This week’s $5.00-per-cwt drop in cash cattle markets confirmed the bearish ideas of futures traders and gave the market a decidedly counter-seasonal bearish tone.
Cattle and beef prices will remain on the defensive for as long as this bearish psychology continues. Deciphering when that will happen, however, is the hard part of the forecast.
Live cattle futures posted a strong recovery Thursday as traders covered short positions. Is it possible that futures traders already are turning more bullish?
The USDA’s weekly choice beef cutout value has a seasonal tendency to move higher in August and then run sideways into the end of the year. Last year, the weekly price dropped during the summer and then began a slow, uneven rise into the end of the year.
The USDA’s boxed-beef cutout Thursday declined yet again with choice down $0.14 per cwt to $256.74 and select down $0.98 to $248.57. Over the latest week of trading, choice has fallen $5.67, or 2.16%, while select has declined $6.69, or 2.62%.
Thursday, 107 loads of fabricated product were sold into the spot market, and the choice/select spread widened to $8.17.
This year, the cutout value rose in June and July and appears to be peaking in the middle of August – just when prices caught a bid last year amid tightening supplies and good demand.
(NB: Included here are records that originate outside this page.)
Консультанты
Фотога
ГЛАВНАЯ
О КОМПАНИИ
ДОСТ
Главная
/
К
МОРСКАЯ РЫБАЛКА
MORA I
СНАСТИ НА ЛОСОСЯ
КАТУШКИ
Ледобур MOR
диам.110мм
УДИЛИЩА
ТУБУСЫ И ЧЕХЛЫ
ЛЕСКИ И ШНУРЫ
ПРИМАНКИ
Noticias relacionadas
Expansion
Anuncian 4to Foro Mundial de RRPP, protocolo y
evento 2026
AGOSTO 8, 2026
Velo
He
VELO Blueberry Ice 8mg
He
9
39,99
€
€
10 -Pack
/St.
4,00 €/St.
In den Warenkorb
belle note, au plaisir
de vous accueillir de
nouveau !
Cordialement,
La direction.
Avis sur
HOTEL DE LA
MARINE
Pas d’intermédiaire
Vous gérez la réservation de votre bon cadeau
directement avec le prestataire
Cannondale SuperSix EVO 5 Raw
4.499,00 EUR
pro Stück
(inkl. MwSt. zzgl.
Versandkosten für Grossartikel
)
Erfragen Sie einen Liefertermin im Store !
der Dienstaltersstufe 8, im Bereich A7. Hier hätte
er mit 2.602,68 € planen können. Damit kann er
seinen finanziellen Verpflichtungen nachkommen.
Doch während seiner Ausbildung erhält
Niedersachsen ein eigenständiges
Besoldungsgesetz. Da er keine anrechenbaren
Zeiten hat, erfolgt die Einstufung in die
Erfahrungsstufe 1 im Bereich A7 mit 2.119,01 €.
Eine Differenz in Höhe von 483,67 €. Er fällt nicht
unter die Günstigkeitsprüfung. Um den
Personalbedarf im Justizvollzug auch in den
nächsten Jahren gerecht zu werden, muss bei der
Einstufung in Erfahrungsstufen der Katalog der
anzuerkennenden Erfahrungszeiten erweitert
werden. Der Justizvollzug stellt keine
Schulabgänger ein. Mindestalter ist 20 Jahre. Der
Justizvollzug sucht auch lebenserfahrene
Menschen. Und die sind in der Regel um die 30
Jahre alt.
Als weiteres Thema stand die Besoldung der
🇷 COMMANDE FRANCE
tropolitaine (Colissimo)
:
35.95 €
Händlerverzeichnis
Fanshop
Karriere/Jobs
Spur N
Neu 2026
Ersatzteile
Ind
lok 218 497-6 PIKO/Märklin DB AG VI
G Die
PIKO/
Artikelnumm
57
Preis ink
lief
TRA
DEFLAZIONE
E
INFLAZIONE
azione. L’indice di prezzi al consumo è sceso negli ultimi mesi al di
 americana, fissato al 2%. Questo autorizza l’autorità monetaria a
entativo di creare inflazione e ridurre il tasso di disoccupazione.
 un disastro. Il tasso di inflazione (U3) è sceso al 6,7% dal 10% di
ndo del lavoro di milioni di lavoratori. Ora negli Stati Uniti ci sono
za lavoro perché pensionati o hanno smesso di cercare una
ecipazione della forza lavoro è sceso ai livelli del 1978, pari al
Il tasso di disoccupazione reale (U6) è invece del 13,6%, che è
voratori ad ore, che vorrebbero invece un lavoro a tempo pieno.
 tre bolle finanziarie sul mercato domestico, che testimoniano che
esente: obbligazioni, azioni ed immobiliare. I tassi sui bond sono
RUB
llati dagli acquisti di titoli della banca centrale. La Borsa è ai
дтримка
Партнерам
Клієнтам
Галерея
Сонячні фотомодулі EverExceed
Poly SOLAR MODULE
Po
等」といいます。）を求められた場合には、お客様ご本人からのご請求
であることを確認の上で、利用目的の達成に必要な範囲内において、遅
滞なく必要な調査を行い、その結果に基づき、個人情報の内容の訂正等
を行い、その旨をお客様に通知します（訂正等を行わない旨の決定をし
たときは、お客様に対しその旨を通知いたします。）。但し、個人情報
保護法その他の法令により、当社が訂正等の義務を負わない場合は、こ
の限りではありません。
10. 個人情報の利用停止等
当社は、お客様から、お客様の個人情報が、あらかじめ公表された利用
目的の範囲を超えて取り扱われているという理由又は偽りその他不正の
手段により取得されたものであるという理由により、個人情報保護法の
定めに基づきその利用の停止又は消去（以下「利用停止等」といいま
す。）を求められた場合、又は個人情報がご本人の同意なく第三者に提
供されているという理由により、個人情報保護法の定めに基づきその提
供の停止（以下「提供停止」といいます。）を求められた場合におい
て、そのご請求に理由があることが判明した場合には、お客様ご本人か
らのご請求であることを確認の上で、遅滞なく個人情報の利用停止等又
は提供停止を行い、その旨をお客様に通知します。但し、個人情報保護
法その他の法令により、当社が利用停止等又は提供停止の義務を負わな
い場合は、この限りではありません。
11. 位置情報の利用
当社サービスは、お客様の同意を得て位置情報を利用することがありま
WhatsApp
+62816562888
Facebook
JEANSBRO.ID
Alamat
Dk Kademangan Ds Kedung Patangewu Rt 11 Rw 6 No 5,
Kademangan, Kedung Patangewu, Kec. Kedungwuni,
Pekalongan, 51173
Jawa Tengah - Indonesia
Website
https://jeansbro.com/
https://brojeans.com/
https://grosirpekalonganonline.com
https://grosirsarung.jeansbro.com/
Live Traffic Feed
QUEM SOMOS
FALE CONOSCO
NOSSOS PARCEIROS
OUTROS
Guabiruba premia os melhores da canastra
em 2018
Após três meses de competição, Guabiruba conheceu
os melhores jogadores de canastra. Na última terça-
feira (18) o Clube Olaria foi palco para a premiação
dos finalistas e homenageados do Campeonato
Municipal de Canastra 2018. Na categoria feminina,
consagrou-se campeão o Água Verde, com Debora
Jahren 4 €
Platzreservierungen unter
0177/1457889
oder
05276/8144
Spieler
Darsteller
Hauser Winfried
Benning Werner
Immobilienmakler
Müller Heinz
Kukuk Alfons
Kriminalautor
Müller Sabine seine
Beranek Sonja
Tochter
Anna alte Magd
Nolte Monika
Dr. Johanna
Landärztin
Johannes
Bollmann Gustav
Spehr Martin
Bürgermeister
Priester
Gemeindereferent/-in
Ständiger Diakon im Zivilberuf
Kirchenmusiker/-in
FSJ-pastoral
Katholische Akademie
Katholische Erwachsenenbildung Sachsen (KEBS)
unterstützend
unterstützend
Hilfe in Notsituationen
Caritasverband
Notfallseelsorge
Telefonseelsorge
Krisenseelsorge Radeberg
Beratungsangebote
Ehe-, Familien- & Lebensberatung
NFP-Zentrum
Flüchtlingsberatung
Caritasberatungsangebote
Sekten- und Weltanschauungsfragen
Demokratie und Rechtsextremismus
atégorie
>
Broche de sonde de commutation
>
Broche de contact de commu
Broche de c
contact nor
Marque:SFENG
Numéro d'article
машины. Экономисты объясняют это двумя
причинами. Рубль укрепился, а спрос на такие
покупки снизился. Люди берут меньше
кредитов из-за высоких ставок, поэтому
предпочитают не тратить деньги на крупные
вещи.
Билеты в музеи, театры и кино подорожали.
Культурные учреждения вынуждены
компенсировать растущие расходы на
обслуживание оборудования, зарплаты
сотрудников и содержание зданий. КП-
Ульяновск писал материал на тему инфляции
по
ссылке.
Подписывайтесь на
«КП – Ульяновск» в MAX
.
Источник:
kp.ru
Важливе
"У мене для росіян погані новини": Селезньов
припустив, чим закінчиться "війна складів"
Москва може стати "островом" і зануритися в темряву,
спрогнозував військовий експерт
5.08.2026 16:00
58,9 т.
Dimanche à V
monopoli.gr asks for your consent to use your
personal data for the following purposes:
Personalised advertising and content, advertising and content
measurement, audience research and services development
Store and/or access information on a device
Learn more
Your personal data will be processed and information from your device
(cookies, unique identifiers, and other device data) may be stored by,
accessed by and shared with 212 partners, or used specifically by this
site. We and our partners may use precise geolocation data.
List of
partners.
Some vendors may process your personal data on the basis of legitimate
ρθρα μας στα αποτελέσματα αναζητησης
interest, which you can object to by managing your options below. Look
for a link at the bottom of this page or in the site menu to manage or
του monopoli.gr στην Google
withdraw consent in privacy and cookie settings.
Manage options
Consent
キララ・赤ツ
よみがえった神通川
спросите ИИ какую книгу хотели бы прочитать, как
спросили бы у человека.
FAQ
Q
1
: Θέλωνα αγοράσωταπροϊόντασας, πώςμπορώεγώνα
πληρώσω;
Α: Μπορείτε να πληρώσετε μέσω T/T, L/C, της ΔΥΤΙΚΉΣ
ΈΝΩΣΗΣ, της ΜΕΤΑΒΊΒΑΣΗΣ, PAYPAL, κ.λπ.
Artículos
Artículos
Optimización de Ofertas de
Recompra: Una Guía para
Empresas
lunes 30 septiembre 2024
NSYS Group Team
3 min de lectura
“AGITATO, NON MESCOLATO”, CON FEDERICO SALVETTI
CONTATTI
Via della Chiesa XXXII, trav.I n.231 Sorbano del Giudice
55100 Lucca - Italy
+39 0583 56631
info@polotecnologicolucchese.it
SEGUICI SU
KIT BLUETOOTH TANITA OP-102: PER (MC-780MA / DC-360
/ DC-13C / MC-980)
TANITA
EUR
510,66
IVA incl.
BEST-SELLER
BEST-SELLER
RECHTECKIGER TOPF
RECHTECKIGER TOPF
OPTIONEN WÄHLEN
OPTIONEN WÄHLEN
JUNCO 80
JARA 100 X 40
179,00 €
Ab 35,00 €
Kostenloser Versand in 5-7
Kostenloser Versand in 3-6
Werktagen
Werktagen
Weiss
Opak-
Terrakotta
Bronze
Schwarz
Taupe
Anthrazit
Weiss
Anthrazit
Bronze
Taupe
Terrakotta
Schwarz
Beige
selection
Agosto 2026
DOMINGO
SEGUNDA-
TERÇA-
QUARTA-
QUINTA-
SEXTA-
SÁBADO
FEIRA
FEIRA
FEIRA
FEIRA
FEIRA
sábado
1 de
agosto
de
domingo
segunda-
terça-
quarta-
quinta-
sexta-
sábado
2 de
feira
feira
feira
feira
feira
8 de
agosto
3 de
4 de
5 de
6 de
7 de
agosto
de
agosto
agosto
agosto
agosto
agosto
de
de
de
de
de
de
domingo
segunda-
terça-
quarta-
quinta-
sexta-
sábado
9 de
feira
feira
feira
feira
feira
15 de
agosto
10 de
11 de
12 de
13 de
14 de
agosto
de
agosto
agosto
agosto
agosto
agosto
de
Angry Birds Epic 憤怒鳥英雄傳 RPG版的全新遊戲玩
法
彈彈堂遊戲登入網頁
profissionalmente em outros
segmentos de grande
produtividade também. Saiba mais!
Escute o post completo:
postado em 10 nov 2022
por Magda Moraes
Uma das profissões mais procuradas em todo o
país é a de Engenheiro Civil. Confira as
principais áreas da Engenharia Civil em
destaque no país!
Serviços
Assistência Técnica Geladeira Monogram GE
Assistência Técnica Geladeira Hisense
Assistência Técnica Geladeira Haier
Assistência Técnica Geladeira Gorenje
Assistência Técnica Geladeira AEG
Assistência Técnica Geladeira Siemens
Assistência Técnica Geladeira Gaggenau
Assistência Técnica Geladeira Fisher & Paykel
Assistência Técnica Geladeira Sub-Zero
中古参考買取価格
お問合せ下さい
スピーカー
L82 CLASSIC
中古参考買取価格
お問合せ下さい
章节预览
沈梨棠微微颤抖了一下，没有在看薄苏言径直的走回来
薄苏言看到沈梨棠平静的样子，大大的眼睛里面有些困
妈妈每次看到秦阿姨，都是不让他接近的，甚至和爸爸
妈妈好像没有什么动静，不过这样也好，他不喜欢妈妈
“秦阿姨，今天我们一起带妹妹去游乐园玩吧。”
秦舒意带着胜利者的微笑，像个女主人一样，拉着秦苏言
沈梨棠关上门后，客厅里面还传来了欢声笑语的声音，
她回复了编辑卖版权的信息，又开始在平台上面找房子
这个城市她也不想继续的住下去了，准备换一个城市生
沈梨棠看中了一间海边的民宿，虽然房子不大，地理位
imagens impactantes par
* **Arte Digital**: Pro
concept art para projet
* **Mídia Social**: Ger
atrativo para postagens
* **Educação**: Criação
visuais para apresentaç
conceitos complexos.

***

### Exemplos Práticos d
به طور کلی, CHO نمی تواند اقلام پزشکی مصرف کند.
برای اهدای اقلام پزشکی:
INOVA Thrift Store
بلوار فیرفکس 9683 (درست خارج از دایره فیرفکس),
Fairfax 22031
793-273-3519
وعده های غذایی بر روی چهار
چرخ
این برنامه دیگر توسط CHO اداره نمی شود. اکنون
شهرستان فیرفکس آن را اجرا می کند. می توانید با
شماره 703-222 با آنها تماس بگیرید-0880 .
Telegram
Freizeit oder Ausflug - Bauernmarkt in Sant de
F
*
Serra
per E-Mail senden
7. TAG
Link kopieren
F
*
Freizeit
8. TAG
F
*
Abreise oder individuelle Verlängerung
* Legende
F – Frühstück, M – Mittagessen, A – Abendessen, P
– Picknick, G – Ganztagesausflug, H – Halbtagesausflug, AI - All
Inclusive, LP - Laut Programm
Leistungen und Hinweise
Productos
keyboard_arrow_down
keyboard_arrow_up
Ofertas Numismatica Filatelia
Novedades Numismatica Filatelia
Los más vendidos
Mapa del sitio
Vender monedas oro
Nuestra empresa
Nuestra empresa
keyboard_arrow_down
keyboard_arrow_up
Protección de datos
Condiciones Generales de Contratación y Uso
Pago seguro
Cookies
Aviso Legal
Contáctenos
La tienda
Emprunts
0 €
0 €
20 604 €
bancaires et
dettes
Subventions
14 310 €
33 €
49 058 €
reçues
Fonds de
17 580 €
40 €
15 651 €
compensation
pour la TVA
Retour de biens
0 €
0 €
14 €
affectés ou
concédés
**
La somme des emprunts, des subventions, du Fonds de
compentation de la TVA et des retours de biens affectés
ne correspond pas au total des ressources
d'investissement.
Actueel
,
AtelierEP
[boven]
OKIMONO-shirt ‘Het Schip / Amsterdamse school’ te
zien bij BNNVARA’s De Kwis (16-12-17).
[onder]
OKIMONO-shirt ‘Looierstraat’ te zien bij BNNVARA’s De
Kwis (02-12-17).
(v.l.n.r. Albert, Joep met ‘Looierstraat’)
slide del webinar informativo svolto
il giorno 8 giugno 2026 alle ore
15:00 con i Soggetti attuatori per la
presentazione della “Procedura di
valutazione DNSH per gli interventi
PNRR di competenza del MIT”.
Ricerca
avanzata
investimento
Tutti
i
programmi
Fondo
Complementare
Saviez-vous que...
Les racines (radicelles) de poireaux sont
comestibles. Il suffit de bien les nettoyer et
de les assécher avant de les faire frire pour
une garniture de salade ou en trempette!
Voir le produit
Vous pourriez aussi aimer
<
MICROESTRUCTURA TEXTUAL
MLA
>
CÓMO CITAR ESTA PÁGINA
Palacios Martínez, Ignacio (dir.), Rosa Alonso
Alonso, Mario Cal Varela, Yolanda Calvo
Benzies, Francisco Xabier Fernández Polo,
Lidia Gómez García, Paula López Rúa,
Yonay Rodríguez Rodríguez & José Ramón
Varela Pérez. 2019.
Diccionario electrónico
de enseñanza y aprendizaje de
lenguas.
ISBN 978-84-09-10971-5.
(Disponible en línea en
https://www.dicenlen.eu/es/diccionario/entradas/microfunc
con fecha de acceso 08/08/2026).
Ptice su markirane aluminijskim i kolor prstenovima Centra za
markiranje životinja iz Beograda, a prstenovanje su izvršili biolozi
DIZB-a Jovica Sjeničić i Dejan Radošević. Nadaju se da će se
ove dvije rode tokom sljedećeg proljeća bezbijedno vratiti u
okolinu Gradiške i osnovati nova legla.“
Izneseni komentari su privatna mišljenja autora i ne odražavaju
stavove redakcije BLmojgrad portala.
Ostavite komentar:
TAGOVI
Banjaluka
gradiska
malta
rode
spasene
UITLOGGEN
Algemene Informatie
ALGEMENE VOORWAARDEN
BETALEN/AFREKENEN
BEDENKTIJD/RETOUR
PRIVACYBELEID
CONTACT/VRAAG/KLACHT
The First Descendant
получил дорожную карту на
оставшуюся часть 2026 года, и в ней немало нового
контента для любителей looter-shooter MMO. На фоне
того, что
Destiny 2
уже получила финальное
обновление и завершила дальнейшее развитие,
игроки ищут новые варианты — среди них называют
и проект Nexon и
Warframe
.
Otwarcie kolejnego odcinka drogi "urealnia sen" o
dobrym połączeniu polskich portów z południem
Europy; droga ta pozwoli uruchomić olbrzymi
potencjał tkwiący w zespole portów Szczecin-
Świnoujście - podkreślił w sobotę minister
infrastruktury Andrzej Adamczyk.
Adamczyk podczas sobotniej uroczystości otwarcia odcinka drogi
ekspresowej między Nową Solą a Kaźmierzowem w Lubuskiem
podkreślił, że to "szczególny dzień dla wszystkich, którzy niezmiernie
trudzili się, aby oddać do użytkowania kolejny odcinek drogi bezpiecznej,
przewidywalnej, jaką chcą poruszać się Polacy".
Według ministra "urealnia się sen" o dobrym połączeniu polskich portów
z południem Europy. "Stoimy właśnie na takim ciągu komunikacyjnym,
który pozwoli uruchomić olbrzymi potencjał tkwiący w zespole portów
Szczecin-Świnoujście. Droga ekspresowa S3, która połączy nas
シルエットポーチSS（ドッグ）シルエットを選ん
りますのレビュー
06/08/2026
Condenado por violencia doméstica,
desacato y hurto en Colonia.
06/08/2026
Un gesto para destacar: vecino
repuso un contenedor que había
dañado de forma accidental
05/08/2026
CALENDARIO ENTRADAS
Many market analysts and traders assume the market will fade as it accounts for the normal summer weakness, even if it is a little late. But the seasonals are there for a reason, and fighting the seasonals for very long often is a dangerous gambit.
It’s apparent that current fed cattle numbers are rising as slaughter rates increase weekly. It’s also apparent that slaughter weights are up as feedlots kept cattle on feed longer to add more weight.
Those rising numbers and slaughter weights are forcing the counter-seasonal move, which will continue until they are used up or until the beef market decides it wants all the extra beef as it prepares for Labor Day and end-of-year holidays.
CATTLE PRICES HIT SUPPORT
This week’s $5 drop in live cash cattle prices will take the USDA’s five-market average down to chart support near $155 per cwt. The market stabilized at this point in July after dipping from what was then a record high of $157.61.
At the time, most assumed the market was headed lower as extra first-quarter feedlot placements came to market. Even then, the decline was late and culminated a counter-seasonal rise in June.
If the five-market average cattle price drops through $155 support, (and current momentum seems to indicate they might) the next level of chart support would be the late-March top of $152.21. This would be backed up by a long consolidation zone running down to about $145.
FEEDER CATTLE UNDECIDED
While live cattle futures bounced Thursday, feeder cattle were mixed, showing traders were more undecided about market direction. Short covering and spillover support from live cattle apparently limited losses and even turned Aug higher.
However, the Sep contract finished with a bearish bias technically and may drag on futures in coming days.
Feeder cattle supplies remain tight, evidenced by a reduced slaughter rate of veal calves. It appears that many of these calves are finding their way into conventional feedlots rather than into the veal market.
The CME Feeder Cattle Index for the seven days ended Wednesday was $222.78, down $0.19. This compares with the Aug settlement Thursday of $215.12, up $0.75. It’s possible that steady to firm cash markets may drag futures higher to close this gap.